Prendergast Library Endowment Fund Turns A Profit

At one point during 2020, the James Prendergast Library Board of Trustees had concerns about its endowment fund with the large downturns in the stock market during the onset of the COVID-19 pandemic.

However, according to board treasurer, Michael Corey, the library’s endowment fund increased last year. Corey shared the good news with the rest of the board during its board meeting last week.

Corey said at the start of 2020 the endowment fund had $6.5 million and ended the year with more than $7.4 million, an increase of more than $900,000. He said during the first quarter of the year when the library had to shutdown because of the pandemic, the board withdrew an additional $94,000 from the endowment fund to assist in paying for facility operations. However, when the stock market stopped its free fall and started to improve, the board didn’t withdraw any additional funding during the second, third and fourth financial quarters.

Corey said even with the shutdown of the library from March 15 to July 1 because of the pandemic, the library raised more money than originally budgeted. He said the library raised $89,000 during 2020, $15,000 more than what library officials estimated in the 2020 budget.

“It’s amazing (the library was able to raise more than budgeted) with the difficult spot because of the pandemic and we didn’t even have all of our fundraisers,” he said. “What a difference it makes when we are getting support from the community.”

In other business, Tress Williams, library manager, gave a presentation to the board on the library’s collection of materials. She said as a co-central library, the Prendergast Library just doesn’t provide materials to people who visit the facility located at 509 Cherry St. in Jamestown. She said all the libraries in Chautauqua and Cattaraugus counties can request materials from the Prendergast Library.

“This makes it all the more important that we have an extensive collection with quality materials,” she said.

Williams said the staff automatically orders the best-selling books, with a wide range of genres from science fiction to romance to suspense. She said library officials order non-fiction materials regularly to have the most up-to-date information, especially when it comes to medical and law books.

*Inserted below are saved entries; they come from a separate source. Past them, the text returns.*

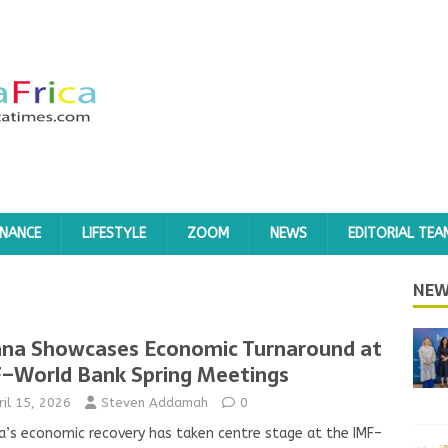
INANCE
LIFESTYLE
ZOOM
NEWS
EDITORIAL TEA
NEW
na Showcases Economic Turnaround at
–World Bank Spring Meetings
ril 15, 2026
Steven Addamah
0
’s economic recovery has taken centre stage at the IMF–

Williams said one of the library’s goals this year is to expand the collection of multimedia resources, which includes ebooks, audio books and DVDs. She said it’s important for the library to have the newest materials available.

“We’re excited to move in that direction,” she said.

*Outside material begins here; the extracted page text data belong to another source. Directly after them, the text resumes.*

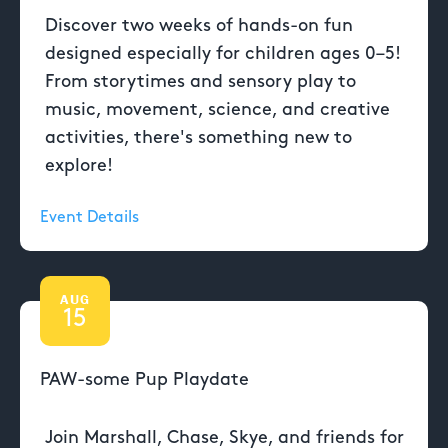
Discover two weeks of hands-on fun
designed especially for children ages 0–5!
From storytimes and sensory play to
music, movement, science, and creative
activities, there's something new to
explore!
Event Details
AUG
15
PAW-some Pup Playdate
Join Marshall, Chase, Skye, and friends for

Annie Greene, library executive director, discussed the 2021 revised disaster plan for the library, which the board approved. She said the largest change to the disaster plan was to include the policies the library board passed in 2020 because of the COVID-19 pandemic. In June, the board approved the library’s pandemic reopening policy. Green said the new policy will supersede the board’s former child safety and rules of conduct policies.

The board also approved a security camera policy during the meeting. Greene said the policy outlines the library’s video surveillance capabilities. She said that signs will be posted outside and inside the library alerting patrons of the use of security cameras.

This was the first board meeting for new president, Dan Hickman, who was approved to the position last month. Hickman replaced Joni Blackman as president. The new board officers also included Ned Lindstrom as vice president and Lori Fabritius as assistant treasurer and secretary. Micki McCray will continue as board secretary along with Corey as treasurer.